|Cymru is not for sale
Mad Scientess Jane Expat
Last week, svanzoest and jade_van_zoest came to stay with us. We rented a car and, after initial confusion involving gearshifts located on the left and not being able to get the car into reverse, we were off to Eryri in Cymru (Snowdonia, the Place of the Eagles, in Wales). Like northwest Ireland, northwest Wales remains the stronghold for both the written and spoken forms of the Welsh language. Also like northwest Ireland, it is not very accessible via train or other forms of public transport, so making a quick one or two-day visit necessitates driving.
Snowdonia National Park covers 838 square miles. Unlike the national parks in the States, humans inhabit and farm the area. The bulk of it is privately owned. It covers several mountain ranges, including the highest peak in England and Wales, Yr Wyddfa (Uhr Wuth-vah), "The Tomb", and Cadair Idris, "The Seat of Arthur." Just outside the park to the west in a small inlet of the larger Tremadog Bay, lies a strange little town known as Portmeirion. Fans of the British TV series "The Prisoner" will instantly recognize it as the site of the architect's folly known as The Village. That was our destination.
Portmeirion, however, contains much more than the strange hodge-podge of Mediterranean-influenced architecture and Victorian-era sculpture, much of which was also swiped from other cultures and adapted to the English aesthetic. Sheltered from the sea by an intricate series of coves and by the great western sweep of the Llyn Peninsula, its climate is surprisingly mild. This permitted the eccentric designer, Sir Clough Williams-Ellis, to devote large areas of his property to botanical conservation. The gardens of non-native plants and trees blend together seamlessly, with occasional structures like the red Chinese bridge paying tribute to the great variety in their origins.

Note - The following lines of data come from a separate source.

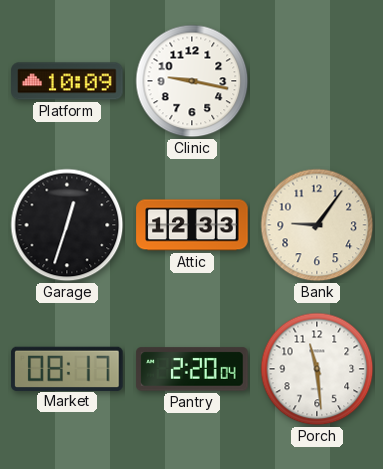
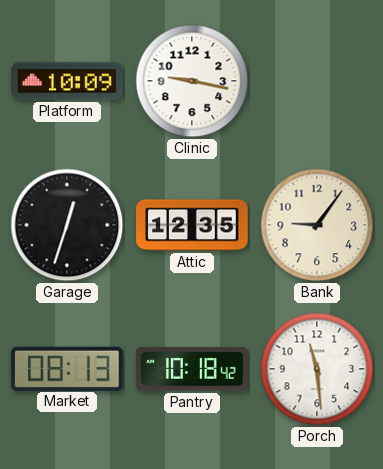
Attic: 12:33 -> 12:35
Market: 08:17 -> 08:13
Pantry: 2:20 -> 10:18
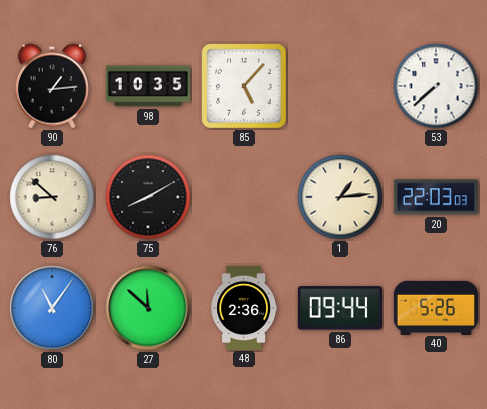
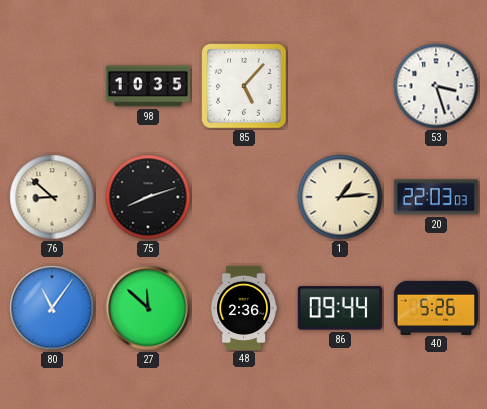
90: 1:14 -> none
53: 7:38 -> 3:27
75: 8:10 -> 8:12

We arrived in the early evening and stayed in one of the cottages away from the main hotel, which gave us the opportunity to explore Portmeirion during the long twilight after it closed to visitors, in the dark, and in the early morning before it re-opened. The overnight stay and the gorgeous weather let us observe and appreciate the place in a way that the day visitor can't, I think.